____ GIVEN RECORDS

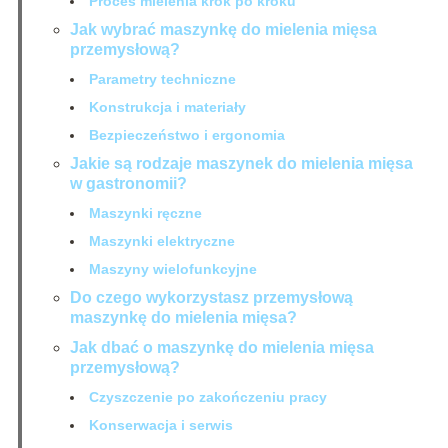
Proces mielenia krok po kroku
Jak wybrać maszynkę do mielenia mięsa
przemysłową?
Parametry techniczne
Konstrukcja i materiały
Bezpieczeństwo i ergonomia
Jakie są rodzaje maszynek do mielenia mięsa
w gastronomii?
Maszynki ręczne
Maszynki elektryczne
Maszyny wielofunkcyjne
Do czego wykorzystasz przemysłową
maszynkę do mielenia mięsa?
Jak dbać o maszynkę do mielenia mięsa
przemysłową?
Czyszczenie po zakończeniu pracy
Konserwacja i serwis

________

[WHAT TO PRODUCE]
For each line in the entries that holds "Maszynki", return that line.

[YOUR RESPONSE]
Maszynki ręczne
Maszynki elektryczne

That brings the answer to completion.